*** Opening of EXCERPTED DATA ***
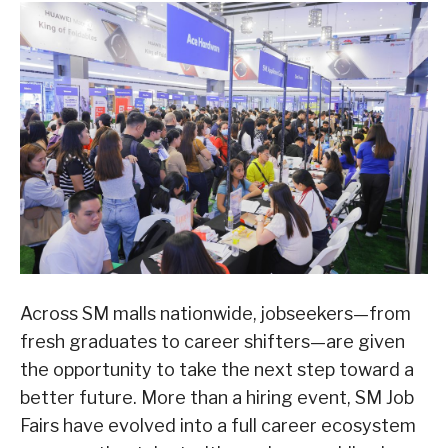
Across SM malls nationwide, jobseekers—from
fresh graduates to career shifters—are given
the opportunity to take the next step toward a
better future. More than a hiring event, SM Job
Fairs have evolved into a full career ecosystem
*** Close of EXCERPTED DATA ***
▶ [WHAT THE TASK ASKS] Every entry must be transcribed exactly. Pictures do not belong in the copy.

▶ [TASK RESULT]
Across SM malls nationwide, jobseekers—from
fresh graduates to career shifters—are given
the opportunity to take the next step toward a
better future. More than a hiring event, SM Job
Fairs have evolved into a full career ecosystem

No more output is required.